§ **Task statement**
The records follow. Filter them to the lines that hold "schälen".

BEGIN Extracted information

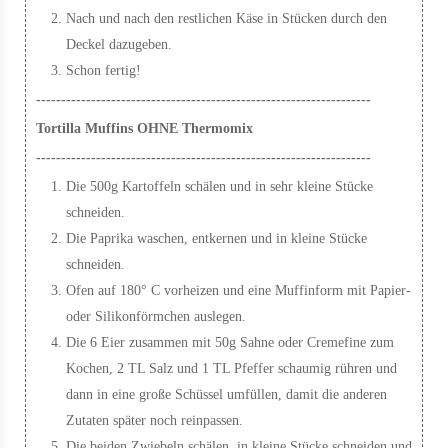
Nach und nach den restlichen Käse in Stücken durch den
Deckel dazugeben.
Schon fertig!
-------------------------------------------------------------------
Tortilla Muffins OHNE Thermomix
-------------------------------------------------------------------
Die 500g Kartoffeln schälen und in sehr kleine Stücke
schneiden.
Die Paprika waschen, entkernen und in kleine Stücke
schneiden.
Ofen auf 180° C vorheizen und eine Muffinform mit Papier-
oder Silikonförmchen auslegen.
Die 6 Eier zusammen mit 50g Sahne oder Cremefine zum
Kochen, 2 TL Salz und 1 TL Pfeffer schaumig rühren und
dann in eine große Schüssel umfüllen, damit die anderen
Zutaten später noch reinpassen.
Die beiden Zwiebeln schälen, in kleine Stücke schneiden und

END Extracted information
BEGIN Extracted information

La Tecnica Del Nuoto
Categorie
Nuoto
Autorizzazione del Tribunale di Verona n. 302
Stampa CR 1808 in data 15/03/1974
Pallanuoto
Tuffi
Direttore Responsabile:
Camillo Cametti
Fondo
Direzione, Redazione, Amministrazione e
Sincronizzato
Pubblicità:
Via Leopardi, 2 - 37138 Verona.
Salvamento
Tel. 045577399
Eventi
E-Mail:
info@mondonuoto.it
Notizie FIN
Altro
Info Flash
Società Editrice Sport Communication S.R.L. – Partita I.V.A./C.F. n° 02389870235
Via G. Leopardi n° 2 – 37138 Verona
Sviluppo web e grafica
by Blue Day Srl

END Extracted information

§ **Task result**
Die 500g Kartoffeln schälen und in sehr kleine Stücke
Die beiden Zwiebeln schälen, in kleine Stücke schneiden und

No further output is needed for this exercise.